Minnario shook his head weakly. “No need. There are only limited cameras in the upper service areas.”

“But there are hundreds of the damn things in the main part of the station,” I countered. “And our absolute next priority is to get Minnario to a medical center. If he doesn’t get treatment, and fast, he’s going to die.”

The Modhri was silent for so long I began to wonder if Minnario had slipped into a coma that even his resident polyp colony couldn’t break through. “You care a great deal about other living beings,” he said at last.

“One of my many weaknesses,” I said shortly. “Can you find me the nearest medical center and the fastest way to get us there? If we can do some of the trip through the upper industrial areas, fine. But if that’s going to slow us down, we’ll just have to take our chances in the main sections.”

“Understood,” the Modhri said. “Give me a moment.”

He fell silent again. Setting my bundle on the floor, I opened it and started reattaching the thrusters to Minnario’s chair. When I finished, it was once again hovering at its usual waist height. “Anything?” I prompted. “Modhri? You still there?”

“I’m still here,” he assured me in a raspy voice. “The closest medical center is an emergency node in the next subsector inward, in one of the upper floors.”

“How long until we can get there?”

“Not long.” I felt the elevator car come to a halt, and drew my Beretta as the doors slid open.

There was no one visible. Doug and the other watchdog trotted out, looked in both directions— “Clear,” the Modhri said. “We go left.”

I got a grip on the chair’s control stick, maneuvered Minnario out of the car, and headed left.

Instead of an actual corridor, with walls and a ceiling and everything, we were in what was simply an extra-wide open space surrounded by industrial equipment. Most of it consisted of dozens of varying-sized tanks, connected by kilometers of rigid pipes and flexible tubing, with occasional readout stations and overhead fans whose sole purpose seemed to be to move the tropical air around instead of actually doing anything to cool it.

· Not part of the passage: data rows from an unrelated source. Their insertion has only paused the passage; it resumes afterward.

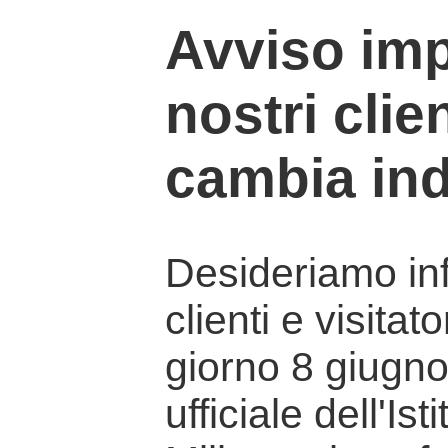
Avviso imp
nostri clien
cambia ind
Desideriamo info
clienti e visitat
giorno 8 giugno 
ufficiale dell'Is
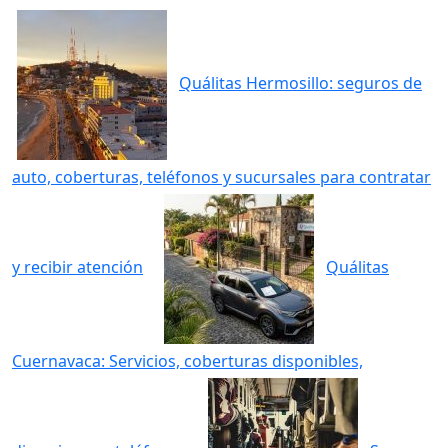
Quálitas Hermosillo: seguros de
auto, coberturas, teléfonos y sucursales para contratar
y recibir atención
Quálitas
Cuernavaca: Servicios, coberturas disponibles,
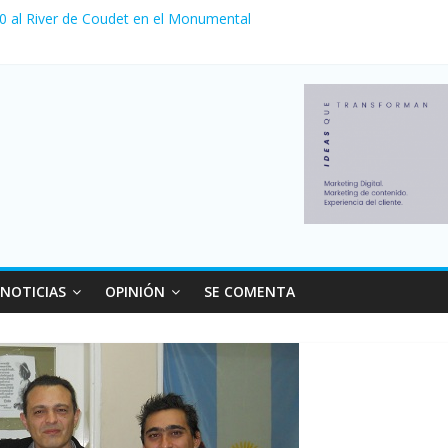
 0 al River de Coudet en el Monumental
nzó su nivel más alto en dos décadas y ya afecta a 400 mil deudores
ilei cerraron 41.000 kioscos: el sector denuncia crisis como en 200
erno con más movimiento y consumo turístico: 4,6 millones de perso
 venta de autos usados en julio: bajó un 12,6% interanual
NOTICIAS
OPINIÓN
SE COMENTA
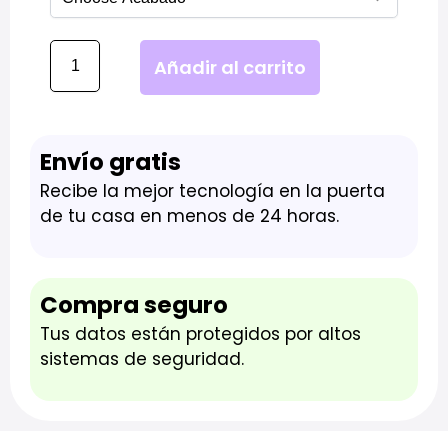
Añadir al carrito
Envío gratis
Recibe la mejor tecnología en la puerta
de tu casa en menos de 24 horas.
Compra seguro
Tus datos están protegidos por altos
sistemas de seguridad.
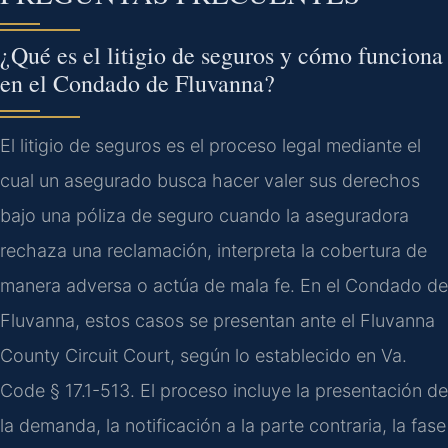
¿Qué es el litigio de seguros y cómo funciona
en el Condado de Fluvanna?
El litigio de seguros es el proceso legal mediante el
cual un asegurado busca hacer valer sus derechos
bajo una póliza de seguro cuando la aseguradora
rechaza una reclamación, interpreta la cobertura de
manera adversa o actúa de mala fe. En el Condado de
Fluvanna, estos casos se presentan ante el Fluvanna
County Circuit Court, según lo establecido en Va.
Code § 17.1-513. El proceso incluye la presentación de
la demanda, la notificación a la parte contraria, la fase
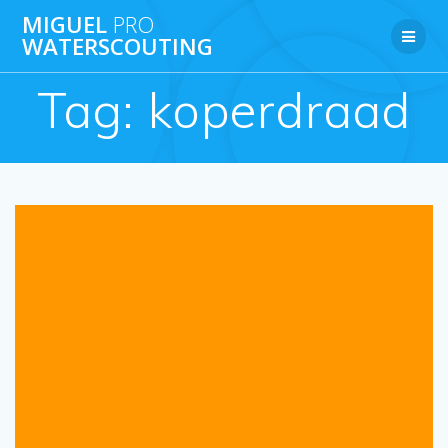
Ga
MIGUEL
PRO
naar
WATERSCOUTING
de
inhoud
Tag:
koperdraad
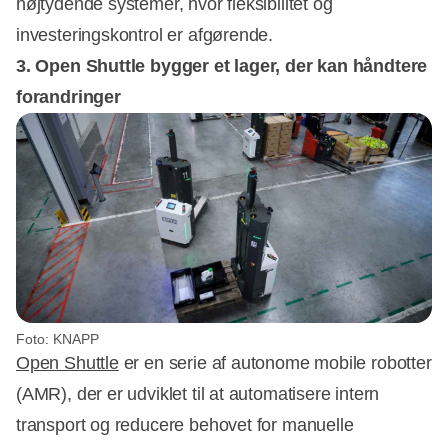
højtydende systemer, hvor fleksibilitet og
investeringskontrol er afgørende.
3. Open Shuttle bygger et lager, der kan håndtere
forandringer
Foto: KNAPP
Open Shuttle
er en serie af autonome mobile robotter
(AMR), der er udviklet til at automatisere intern
transport og reducere behovet for manuelle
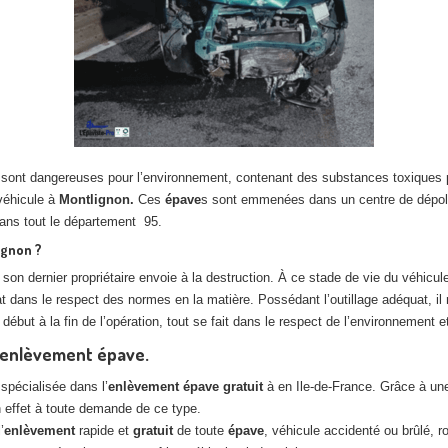
s sont dangereuses pour l’environnement, contenant des substances toxiques 
 véhicule à
Montlignon.
Ces
épave
s sont emmenées dans un centre de dépollut
ans tout le département 95.
ignon ?
son dernier propriétaire envoie à la destruction. À ce stade de vie du véhicule
t dans le respect des normes en la matière. Possédant l’outillage adéquat, i
ébut à la fin de l’opération, tout se fait dans le respect de l’environnement e
n enlèvement épave.
spécialisée dans l’
enlèvement
épave
gratuit
à en Ile-de-France. Grâce à une
n effet à toute demande de ce type.
’
enlèvement
rapide et
gratuit
de toute
épave
, véhicule accidenté ou brûlé, r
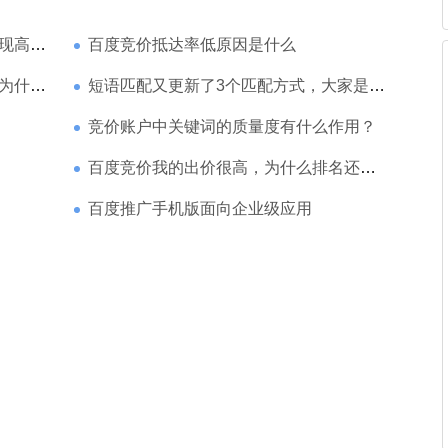
家强？
百度竞价抵达率低原因是什么
那么高
短语匹配又更新了3个匹配方式，大家是如何理解的
竞价账户中关键词的质量度有什么作用？
百度竞价我的出价很高，为什么排名还是靠后
百度推广手机版面向企业级应用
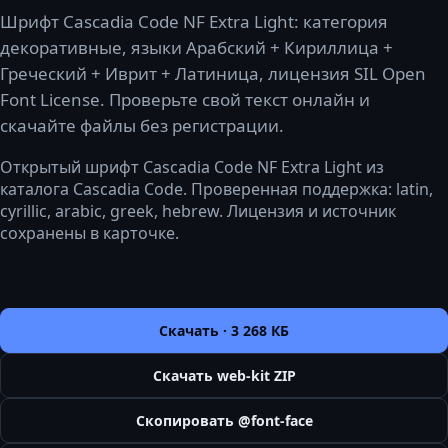
Шрифт Cascadia Code NF Extra Light: категория
декоративные, языки Арабский + Кириллица +
Греческий + Иврит + Латиница, лицензия SIL Open
Font License. Проверьте свой текст онлайн и
скачайте файлы без регистрации.
Открытый шрифт Cascadia Code NF Extra Light из
каталога Cascadia Code. Проверенная поддержка: latin,
cyrillic, arabic, greek, hebrew. Лицензия и источник
сохранены в карточке.
Скачать ·
3 268 КБ
Скачать web-kit ZIP
Скопировать @font-face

The watchdogs broke into a fast lope; I adjusted Minnario’s chair to match their speed and followed. “How long to the emergency node?” I asked.

“Perhaps ten minutes of walking up here, then a short elevator ride, then three more minutes of walking,” the Modhri said.

“Can Minnario hold out that long?”

“I think so.” The Modhri hesitated. “But there may be a problem. The emergency node is on the edge of the main administrative part of Kuzyatru Station, which is almost certainly now engaged in a frenzied hunt for you. Worse still, there is a security nexus only four doors away.”

“That could be a problem, all right,” I agreed. “Any progress with the security cameras?”

“No,” he said. “I’m sorry, but I have no direct access to patrollers or patroller equipment.”

I hissed between my teeth. This just got better and better. “Any chance you can bring Minnario to the node alone? Just do what you’re doing right now and tell them you had an accident and get them working on you?”

“I don’t think so,” he said. “I can talk, but I can’t operate his arm and therefore the chair controls. But one of the msikai-dorosli may be able to pull me in.”

“Is that something they might conceivably do on their own?”

“I don’t know,” he said. “I’ve never seen them do anything like that during my time here.”

“Well, just because you haven’t seen it happen doesn’t mean it can’t,” I said, blinking sweat out of my eyes. “I’ll get you down to the right floor, and they’ll have to take it from there.”

“You mean you’ll ride in the elevator?”

“I doubt those paws can handle the buttons.” I frowned as something suddenly struck me. “They can handle computer keys, though, can’t they? You’re the one who put that message on my computer the night Yleli was murdered.”

“Yes,” he said. “Their claws aren’t designed to handle the necessary pressure needed for the elevator buttons, but they’re strong enough to push computer keys.”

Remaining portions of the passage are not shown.